The advantage of using digital communication over analog is that it's much easier to implement decent security measures.  Security deals with the following properties of the information:

• secrecy or confidentiality
• authentication
• non-repudiation
• integrity control

We won't reinvent the warm water here.  We'll see what TLS1.3 and SSH have to offer us. 

Key exchange

TLS leaves many options here, some of which are interesting to us: PSK and ECDHE and a combination of the two.  In pre-shared key (PSK) mode, a pre-shared secret is established prior to key-exchange.  This can be done using an out-of-band secure channel : serial cable, NFC, ...  The problem with this approach is that it doesn't scale well.  The pre-shared secret should be unique for each combination of two devices.  If you have 20 devices, you'll end up generating and distributing 20!/(2!*18!) = 190 unique pre-shared secrets.

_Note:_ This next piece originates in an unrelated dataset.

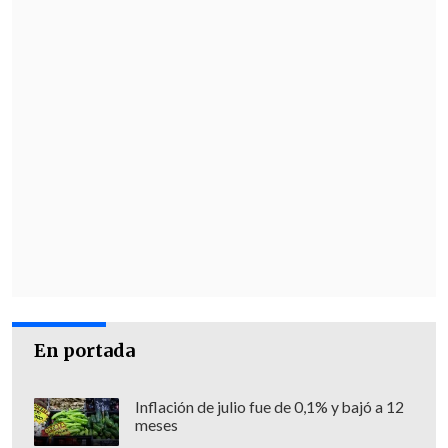
En portada
Inflación de julio fue de 0,1% y bajó a 12
meses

ECDHE (Elliptic Curve Diffie Hellman with Ephemeral keys) is easier to manage.  Each device in the group could be uploaded with a list of "certificates".  This list could be store on an SD-card in the device.  The list would be the same for all devices in the pool and it doesn't even need to be secret.  WiFi could be used to upload the list to the devices.

Message 1 : Client to server

TLS1.3 as well as SSH start with the client that creates an ephemeral key pair.  It then sends a random number (to prevent replay-attacks) and the ephemeral public key to the server. 

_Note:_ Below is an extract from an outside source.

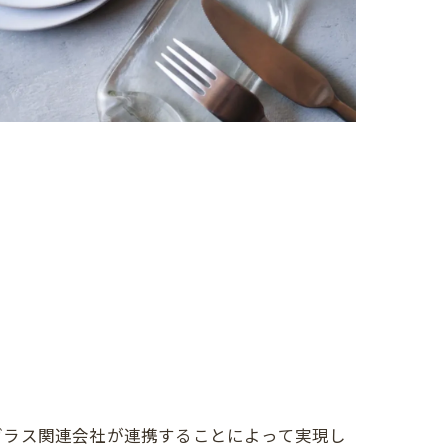
ガラス関連会社が連携することによって実現し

The ephemeral key pair is only used for key exchange.  Its lifetime is very short. 

SSH

In SSH this actually takes two different messages.

• Random number = cookie, 16bytes long
• Ephemeral public key = e (in SSH_MSG_KEXDH_INIT message)

TLS1.3

ClientHello message

• Random : client_nonce = 32bytes
• Extension : key_share : client's ephemeral public key

Message 2 : Server to Client

The server creates an ephemeral key pair  as well.  For both protocols, the server's first message contains about the same arguments as the client's first message.  The server then adds additional data.

SSH

• Random number = cookie, 16bytes long
• Ephemeral public key = f (in SSH_MSG_KEXDH_REPLY message)

Additional data:

• the server's static public key K_S
• signature: signing the hash of all known key exchange data up to now and signing it with K_S.

TLS1.3

ServerHello message:

1. Random : server_nonce = 32 bytes
2. Extension: key_share : server's ephemeral public key

Additional data: EncryptedExtension, encrypted with keys derived from handshake secret.

• Certificate
• CertificateVerify : provides authentication.
  
• Finished : provides key confirmation and binds the authenticated party to the used key.

Mutual authentication

As shown above, the key exchange only provides server authentication.  The server has no way of telling who the client really is.  Implementation of mutual authentication in TLS1.3, simply requires an extra message, with the client sending similar EncryptedExtension data.

Mutual authentication in SSH requires the SSH authentication protocol (RFC4252), which is a different message flow.  In short, the client sends its public key and attaches a signature to prove possession of the private key.

Implementation

As the Arduino tool chain for ESP32 already includes libsodium, we'll use that.  Monocypher can't be used with ESP32 because of linker conflicts with the libsodium library.